The man eventually left and the student said she rejoined her sister and friends.
“As soon as I sat down, everyone else just looked shocked. They were just frozen,” she said. “That whole time, no one said a word. No one knew what to do.”
After the incident, the student said she was scared to report it to anyone, fearing her next encounter with the man in their shared class.
It was at this point that she said she tweeted about what had happened to her.
The tweet, which read “Guys, a trump supporter tried pulling off my hijab... This is not a joke anymore, all non-whites have become targets. Stay safe,” has since been retweeted nearly 20,000 times, and has garnered a spectrum of responses, some supportive and some negatively charged.
Through it all, the student said she tried to remain anonymous.
“I think social media is both positive and negative. It’s positive because people need to know this is really happening,” she said. “Then there’s those people that don’t believe it happened. They think I’m lying and doing this for attention. But for me, whenever I talk to news or even on Twitter, I try to stay anonymous. I don’t want this for myself at all. I don’t want any negative attention.”
After speaking with her family and reading several of the responses on social media, she said she decided to report the incident.
The student went to the Office of Equal Opportunity and explained the situation, saying her biggest concern was that no one had come to her aid.
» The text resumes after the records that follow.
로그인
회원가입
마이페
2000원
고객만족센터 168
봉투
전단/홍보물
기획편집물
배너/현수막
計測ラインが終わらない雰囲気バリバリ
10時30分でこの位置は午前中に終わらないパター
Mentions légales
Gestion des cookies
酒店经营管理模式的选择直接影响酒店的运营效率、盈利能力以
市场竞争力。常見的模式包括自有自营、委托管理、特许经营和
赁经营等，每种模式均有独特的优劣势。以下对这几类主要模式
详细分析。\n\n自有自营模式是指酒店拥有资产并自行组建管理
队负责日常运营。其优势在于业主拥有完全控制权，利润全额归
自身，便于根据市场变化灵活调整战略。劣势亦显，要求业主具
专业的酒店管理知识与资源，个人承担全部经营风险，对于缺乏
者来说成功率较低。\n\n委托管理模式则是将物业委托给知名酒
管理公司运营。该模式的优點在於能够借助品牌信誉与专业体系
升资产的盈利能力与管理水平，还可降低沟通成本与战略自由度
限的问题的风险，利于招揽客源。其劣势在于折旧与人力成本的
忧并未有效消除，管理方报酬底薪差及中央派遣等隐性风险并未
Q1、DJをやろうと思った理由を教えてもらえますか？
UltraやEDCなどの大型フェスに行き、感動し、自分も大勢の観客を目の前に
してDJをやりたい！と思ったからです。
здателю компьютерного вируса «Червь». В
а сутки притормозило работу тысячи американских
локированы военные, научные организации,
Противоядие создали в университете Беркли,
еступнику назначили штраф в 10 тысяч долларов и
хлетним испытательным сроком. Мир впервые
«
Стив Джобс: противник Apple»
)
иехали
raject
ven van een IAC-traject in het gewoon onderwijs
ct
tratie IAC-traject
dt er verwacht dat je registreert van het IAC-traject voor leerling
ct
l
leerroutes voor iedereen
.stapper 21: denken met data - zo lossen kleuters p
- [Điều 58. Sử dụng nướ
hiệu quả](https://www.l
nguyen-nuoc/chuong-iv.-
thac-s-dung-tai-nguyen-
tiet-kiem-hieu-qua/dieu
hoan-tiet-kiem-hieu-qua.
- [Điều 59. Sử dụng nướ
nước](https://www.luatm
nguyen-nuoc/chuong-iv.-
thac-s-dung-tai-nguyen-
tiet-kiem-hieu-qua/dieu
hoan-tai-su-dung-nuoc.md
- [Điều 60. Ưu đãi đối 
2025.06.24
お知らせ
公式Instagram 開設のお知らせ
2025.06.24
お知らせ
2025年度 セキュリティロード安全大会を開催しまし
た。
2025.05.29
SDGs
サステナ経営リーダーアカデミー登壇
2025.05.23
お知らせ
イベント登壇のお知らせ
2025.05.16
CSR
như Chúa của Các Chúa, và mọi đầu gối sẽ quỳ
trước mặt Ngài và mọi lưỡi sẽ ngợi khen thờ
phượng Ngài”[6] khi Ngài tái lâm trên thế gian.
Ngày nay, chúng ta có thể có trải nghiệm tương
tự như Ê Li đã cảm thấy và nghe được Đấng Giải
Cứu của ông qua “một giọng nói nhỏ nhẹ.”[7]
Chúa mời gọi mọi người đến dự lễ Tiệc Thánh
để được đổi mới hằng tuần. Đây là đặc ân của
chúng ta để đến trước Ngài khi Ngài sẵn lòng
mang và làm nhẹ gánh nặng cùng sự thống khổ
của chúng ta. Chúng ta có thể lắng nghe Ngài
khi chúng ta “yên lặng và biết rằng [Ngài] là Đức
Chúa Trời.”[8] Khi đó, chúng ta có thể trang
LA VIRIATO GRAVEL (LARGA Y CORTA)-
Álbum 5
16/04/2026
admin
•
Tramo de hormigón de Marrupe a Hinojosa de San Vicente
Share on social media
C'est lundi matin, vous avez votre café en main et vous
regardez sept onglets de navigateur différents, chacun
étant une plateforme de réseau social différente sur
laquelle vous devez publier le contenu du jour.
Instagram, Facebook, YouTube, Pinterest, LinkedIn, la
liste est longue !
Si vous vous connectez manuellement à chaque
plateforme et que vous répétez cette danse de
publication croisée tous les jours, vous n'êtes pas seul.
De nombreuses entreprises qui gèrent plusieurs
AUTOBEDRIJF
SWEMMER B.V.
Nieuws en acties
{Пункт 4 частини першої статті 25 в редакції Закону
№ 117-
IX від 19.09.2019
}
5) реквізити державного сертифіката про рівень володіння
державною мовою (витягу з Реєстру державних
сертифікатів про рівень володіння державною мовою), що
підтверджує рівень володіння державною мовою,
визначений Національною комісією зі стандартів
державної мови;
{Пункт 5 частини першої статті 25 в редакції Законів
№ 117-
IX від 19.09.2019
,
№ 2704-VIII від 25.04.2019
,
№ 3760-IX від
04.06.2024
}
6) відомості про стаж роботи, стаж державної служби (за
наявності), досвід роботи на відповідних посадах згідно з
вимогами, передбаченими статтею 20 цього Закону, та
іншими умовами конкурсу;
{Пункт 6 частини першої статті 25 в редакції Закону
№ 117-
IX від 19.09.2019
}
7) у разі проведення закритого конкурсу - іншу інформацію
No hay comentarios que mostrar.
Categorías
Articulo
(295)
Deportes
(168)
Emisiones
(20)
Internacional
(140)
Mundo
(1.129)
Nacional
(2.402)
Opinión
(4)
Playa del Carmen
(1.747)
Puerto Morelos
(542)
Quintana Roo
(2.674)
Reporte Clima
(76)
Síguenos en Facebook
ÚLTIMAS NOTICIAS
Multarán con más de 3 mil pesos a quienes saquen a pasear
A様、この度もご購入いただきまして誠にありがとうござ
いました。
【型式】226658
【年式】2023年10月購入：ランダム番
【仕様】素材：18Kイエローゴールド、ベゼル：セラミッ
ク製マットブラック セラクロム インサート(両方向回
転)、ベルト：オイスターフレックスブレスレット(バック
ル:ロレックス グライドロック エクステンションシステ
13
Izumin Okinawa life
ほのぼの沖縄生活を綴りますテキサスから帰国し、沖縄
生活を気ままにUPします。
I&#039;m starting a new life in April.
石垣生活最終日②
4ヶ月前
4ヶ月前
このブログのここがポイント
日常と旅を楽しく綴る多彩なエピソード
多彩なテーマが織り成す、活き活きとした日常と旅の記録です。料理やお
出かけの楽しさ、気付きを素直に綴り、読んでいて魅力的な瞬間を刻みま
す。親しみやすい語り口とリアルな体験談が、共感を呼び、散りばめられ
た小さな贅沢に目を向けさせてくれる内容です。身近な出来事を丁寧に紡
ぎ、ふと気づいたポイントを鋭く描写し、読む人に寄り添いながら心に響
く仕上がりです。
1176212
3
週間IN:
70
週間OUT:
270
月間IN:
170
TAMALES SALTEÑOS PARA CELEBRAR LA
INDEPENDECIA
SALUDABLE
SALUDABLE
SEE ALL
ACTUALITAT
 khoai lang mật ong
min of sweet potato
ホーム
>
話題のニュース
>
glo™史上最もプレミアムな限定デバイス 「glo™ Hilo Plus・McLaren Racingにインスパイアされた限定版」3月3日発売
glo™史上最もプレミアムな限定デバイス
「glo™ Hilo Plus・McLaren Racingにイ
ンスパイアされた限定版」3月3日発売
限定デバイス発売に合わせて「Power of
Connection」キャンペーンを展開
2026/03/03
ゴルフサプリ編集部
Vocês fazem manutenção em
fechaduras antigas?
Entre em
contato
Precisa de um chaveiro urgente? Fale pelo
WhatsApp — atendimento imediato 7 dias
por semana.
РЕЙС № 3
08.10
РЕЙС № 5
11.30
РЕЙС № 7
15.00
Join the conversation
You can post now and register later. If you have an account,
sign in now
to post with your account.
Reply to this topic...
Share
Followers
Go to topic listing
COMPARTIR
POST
They discussed her options and she said she eventually decided she did not want to bring any charges against the man.
“He did make a mistake. But I think, since he is in my class, I might get the opportunity to talk to him personally and explain to him that what he did affected me and affected the people that were around me,” she said.
UNMPD later contacted her to make sure she was safe after hearing about the incident.
“The Office of Equal Opportunity is very concerned about hate-bias or discriminatory incidents on campus this week, as we value the diversity of our students, faculty and staff. We also emphasize the importance of respectful dialogue on campus,” said OEO Director Francie Cordova. “OEO is the campus location to report any civil rights concerns. We will also guide any faculty, staff or student to any additional resources they may need.”
One of those resources coming up this week is an OEO-organized event. Officials will hold Kindness Corner on Tuesday from 2:00 to 4:00 p.m. in Mesa Vista Hall, an event designed to encourage kindness and respect for all students in a time when emotions are running high following Election Day’s surprising outcome.
“I feel like that if someone had come after or during and stood up for me, then I wouldn’t have even felt the need to put it on Twitter,” she said. “But since no one came up to me, I thought, ‘OK, this is going on and people don’t really know what to do.’ Just whenever you see something like this happening, stand up for whoever is being affected. That’s it. It just takes one word or one action to change a whole person’s perspective.”